A native of Australia, Forbes became a three-time All-American at the University of Maryland and a pioneer in creating the pipeline from Down Under to College Park. Forbes was the national offensive player of the year in 1997 as well as the ACC’s player of the year. She helped lead the Terps to three straight NCAA titles (1995-97) during her career, as well as the ACC championship in 1997. Forbes was named to the NCAA’s 25th Anniversary Team in 2006. 

Hall of Famer Cindy Timchal coached Forbes at Maryland and served as her presenter.

“Coming from Perth, Australia and making that kind of commitment was a true leap of faith,” Timchal said. “For Sarah to have paved the way for other Australians to the United States and looking to women’s lacrosse programs as viable options for higher education, she was a true pioneer.”

As an international player, Forbes was a member of the Australian World Cup Team four times and helped the Aussies capture the gold medal in 2005. She earned All-World honors in both 2005 and 2009 and was named tournament MVP in 2005 while serving as Australian team captain.

“Lacrosse has brought so many friends, mentors, memories and experiences from all over the world, and given my life purpose and meaning,” said a tearful Forbes, who traveled from Australia for Saturday’s induction ceremony. “It’s taught me determination, resiliency, understanding, and compassion, and made me a better teacher, parent, partner and coach. It’s endless, what lacrosse has brought to my life.”

Reese is a four-time winner of the IWLCA’s national coach of the year award and a 12-time conference coach of the year who has led the University of Maryland to five national championships in her 13 seasons in College Park. She ranks as the Terps’ all-time winningest coach, with a 270-22 record at Maryland, and has a career record of 301-51 in 16 overall seasons as a head coach. Through 2019, she has produced eight Tewaaraton Trophy winners, 22 National Players of the Year and 64 All-Americans. 

“I love the athletes that I have a chance to work with,” Reese said. “Coaching is about relationships. To share the sport and to be able to help them grow during their college careers is something that’s really special. The best part of coaching is working with a team of players who are out there striving for something that’s bigger than themselves.”

Hall of Famer Jen Adams, who played and coached with Reese, served as her presenter.

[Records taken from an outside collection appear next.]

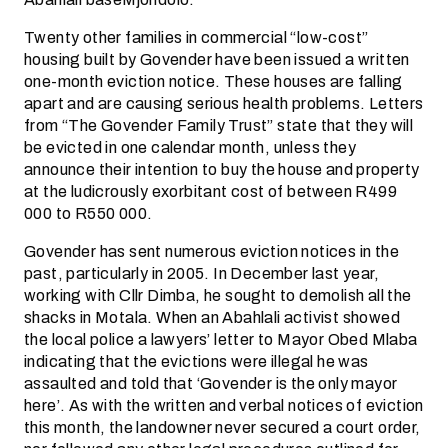
Twenty other families in commercial “low-cost”
housing built by Govender have been issued a written
one-month eviction notice. These houses are falling
apart and are causing serious health problems. Letters
from “The Govender Family Trust” state that they will
be evicted in one calendar month, unless they
announce their intention to buy the house and property
at the ludicrously exorbitant cost of between R499
000 to R550 000.
Govender has sent numerous eviction notices in the
past, particularly in 2005. In December last year,
working with Cllr Dimba, he sought to demolish all the
shacks in Motala. When an Abahlali activist showed
the local police a lawyers’ letter to Mayor Obed Mlaba
indicating that the evictions were illegal he was
assaulted and told that ‘Govender is the only mayor
here’. As with the written and verbal notices of eviction
this month, the landowner never secured a court order,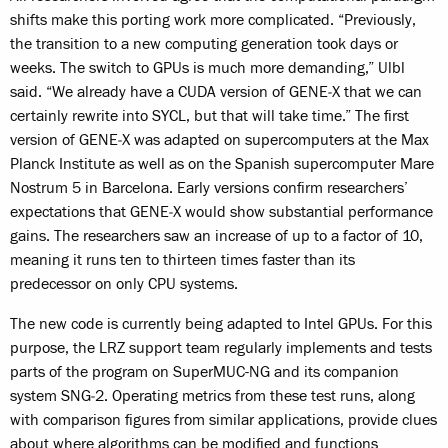
shifts make this porting work more complicated. “Previously,
the transition to a new computing generation took days or
weeks. The switch to GPUs is much more demanding,” Ulbl
said. “We already have a CUDA version of GENE‑X that we can
certainly rewrite into SYCL, but that will take time.” The first
version of GENE‑X was adapted on supercomputers at the Max
Planck Institute as well as on the Spanish supercomputer Mare
Nostrum 5 in Barcelona. Early versions confirm researchers’
expectations that GENE‑X would show substantial performance
gains. The researchers saw an increase of up to a factor of 10,
meaning it runs ten to thirteen times faster than its
predecessor on only CPU systems.
The new code is currently being adapted to Intel GPUs. For this
purpose, the LRZ support team regularly implements and tests
parts of the program on SuperMUC-NG and its companion
system SNG‑2. Operating metrics from these test runs, along
with comparison figures from similar applications, provide clues
about where algorithms can be modified and functions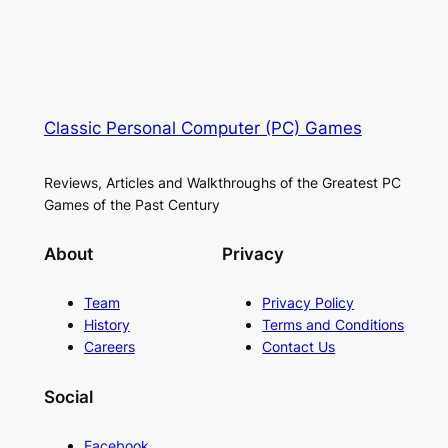
Classic Personal Computer (PC) Games
Reviews, Articles and Walkthroughs of the Greatest PC
Games of the Past Century
About
Privacy
Team
Privacy Policy
History
Terms and Conditions
Careers
Contact Us
Social
Facebook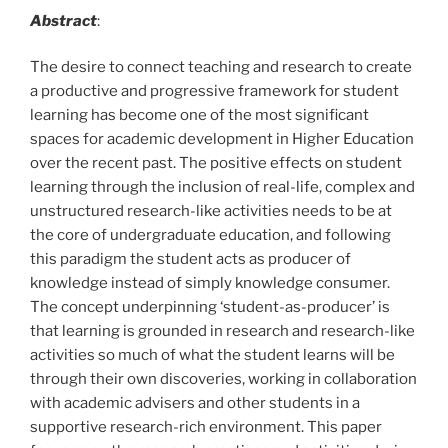
Abstract
:
The desire to connect teaching and research to create
a productive and progressive framework for student
learning has become one of the most significant
spaces for academic development in Higher Education
over the recent past. The positive effects on student
learning through the inclusion of real-life, complex and
unstructured research-like activities needs to be at
the core of undergraduate education, and following
this paradigm the student acts as producer of
knowledge instead of simply knowledge consumer.
The concept underpinning ‘student-as-producer’ is
that learning is grounded in research and research-like
activities so much of what the student learns will be
through their own discoveries, working in collaboration
with academic advisers and other students in a
supportive research-rich environment. This paper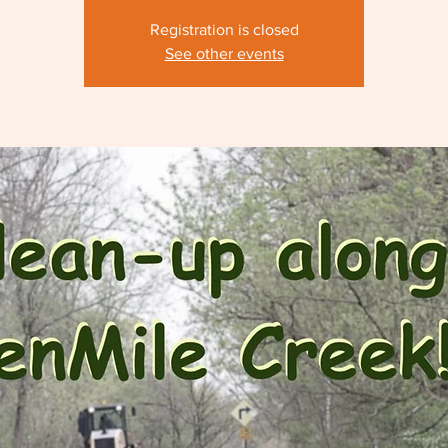
Registration is closed
See other events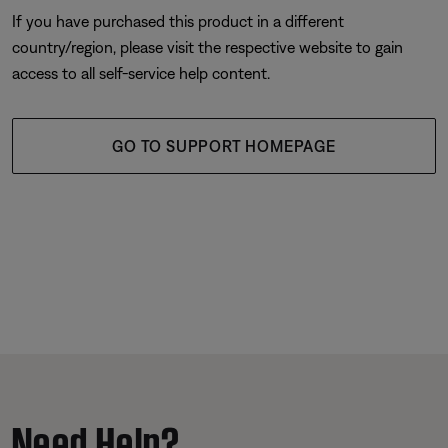
If you have purchased this product in a different
country/region, please visit the respective website to gain
access to all self-service help content.
GO TO SUPPORT HOMEPAGE
Need Help?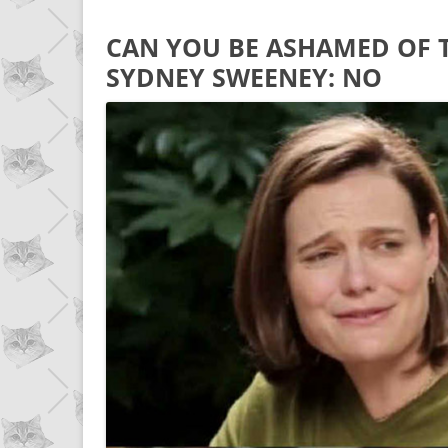
CAN YOU BE ASHAMED OF 
SYDNEY SWEENEY: NO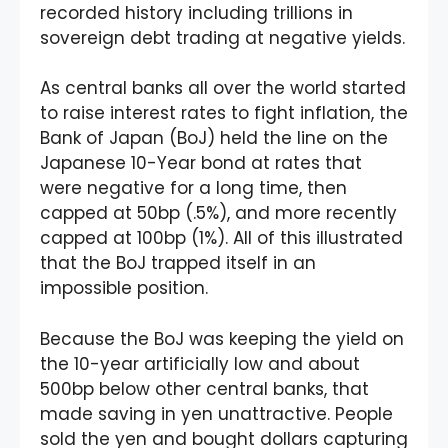
recorded history including trillions in
sovereign debt trading at negative yields.
As central banks all over the world started
to raise interest rates to fight inflation, the
Bank of Japan (BoJ) held the line on the
Japanese 10-Year bond at rates that
were negative for a long time, then
capped at 50bp (.5%), and more recently
capped at 100bp (1%). All of this illustrated
that the BoJ trapped itself in an
impossible position.
Because the BoJ was keeping the yield on
the 10-year artificially low and about
500bp below other central banks, that
made saving in yen unattractive. People
sold the yen and bought dollars capturing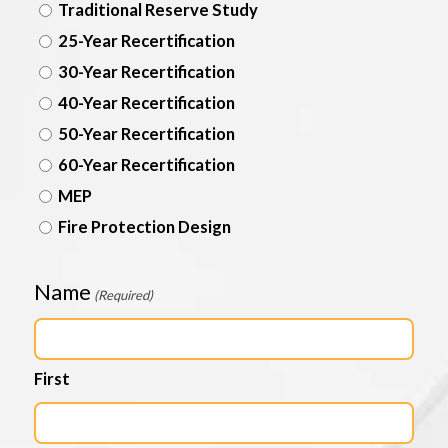
Traditional Reserve Study
25-Year Recertification
30-Year Recertification
40-Year Recertification
50-Year Recertification
60-Year Recertification
MEP
Fire Protection Design
Name
(Required)
First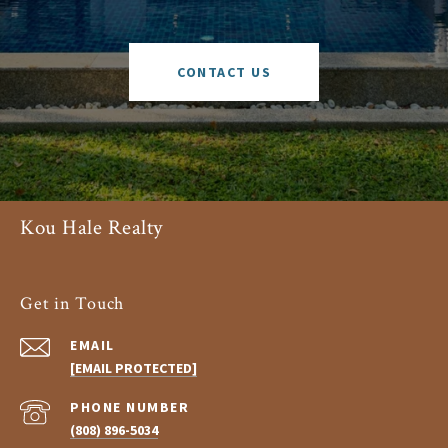
CONTACT US
Kou Hale Realty
Get in Touch
EMAIL
[EMAIL PROTECTED]
PHONE NUMBER
(808) 896-5034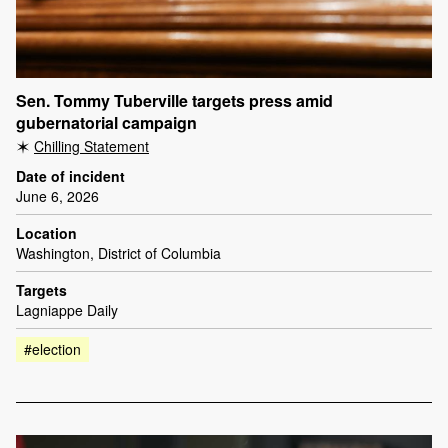
Sen. Tommy Tuberville targets press amid
gubernatorial campaign
Chilling Statement
Date of incident
June 6, 2026
Location
Washington, District of Columbia
Targets
Lagniappe Daily
#election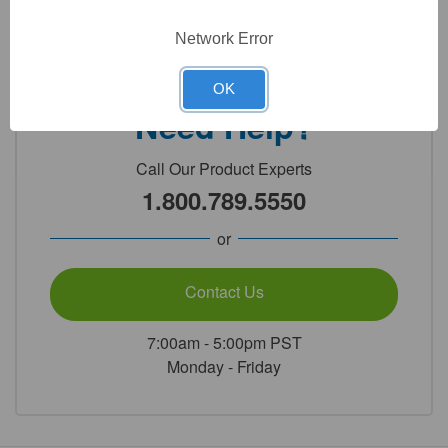
Technical Specifications
Network Error
OK
Need Help?
Call Our Product Experts
1.800.789.5550
or
Contact Us
7:00am - 5:00pm PST
Monday - Friday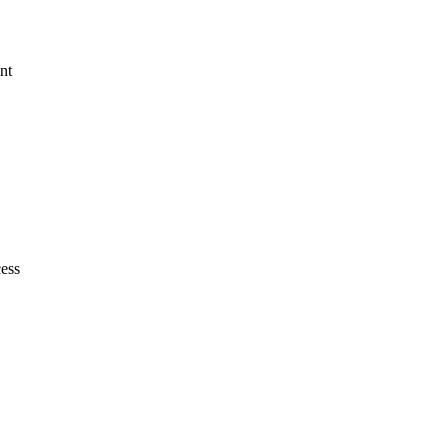
nt
cess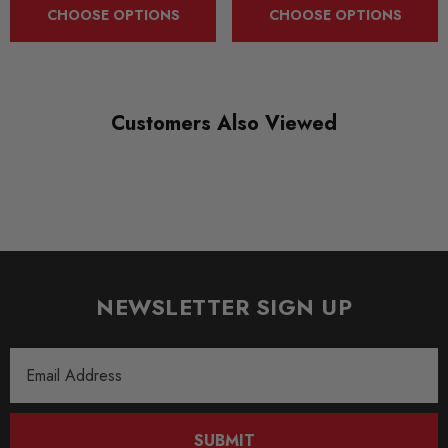
CHOOSE OPTIONS
CHOOSE OPTIONS
SHIPPING:
Calculated at Checkout
SKU
Customers Also Viewed
XRSAP000015
QUICKCODE
RCHIPXRSAP000015
SUBPART
Tuning Boxes
NEWSLETTER SIGN UP
BRANDS
RaceChip
Email
Address
SUBMIT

“Cathy’s one of the toughest competitors that I’ve ever encountered,” Adams said. “She wants to win and she loves to win, but at the same time, she does it in such a great spirit and fashion. She always does it in the right way. That’s the important thing. She’s tough and gets the most out of her players, but also, she’s incredibly kind and really cares about her players. Cathy makes it all look effortless.”

The National Lacrosse Hall of Fame, a program of US Lacrosse, was established in 1957 to honor men and women who by their deeds as players, coaches, officials and contributors, and by the example of their lives, personify the great contribution of lacrosse to our way of life. Nearly 450 lacrosse greats are honored in the National Lacrosse Hall of Fame & Museum, located at US Lacrosse Headquarters in Sparks, Maryland.